▶ Assigned task
For the listing below, give the number of lines in which "tomate" occurs. Add nothing.

━━ Records for processing

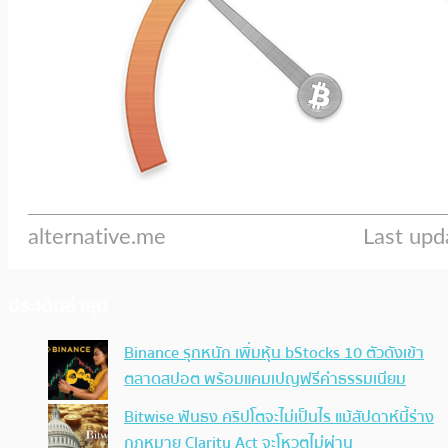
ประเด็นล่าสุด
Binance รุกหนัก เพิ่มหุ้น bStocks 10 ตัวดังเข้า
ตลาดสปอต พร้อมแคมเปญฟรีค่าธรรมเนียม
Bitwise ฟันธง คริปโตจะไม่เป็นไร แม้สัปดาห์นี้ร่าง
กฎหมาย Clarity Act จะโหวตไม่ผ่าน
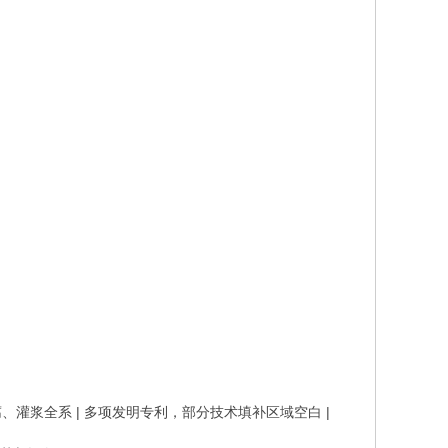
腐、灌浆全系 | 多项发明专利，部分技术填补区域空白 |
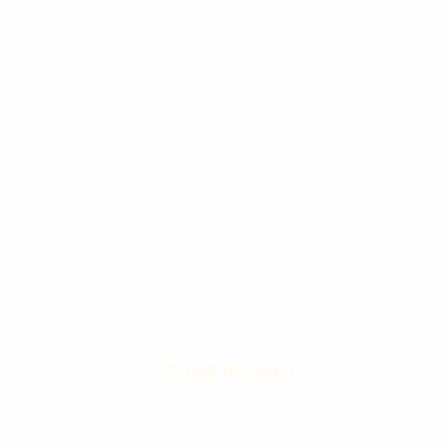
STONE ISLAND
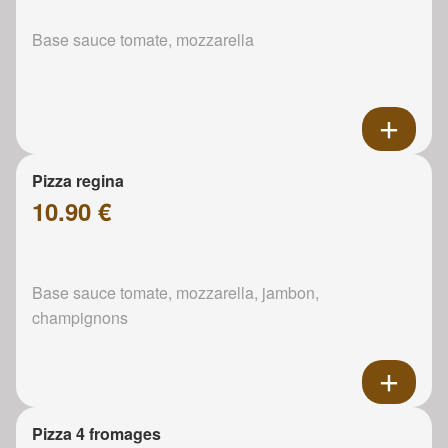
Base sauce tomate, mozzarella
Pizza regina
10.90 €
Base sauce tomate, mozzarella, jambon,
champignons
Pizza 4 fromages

━━━━

▶ Problem solution
2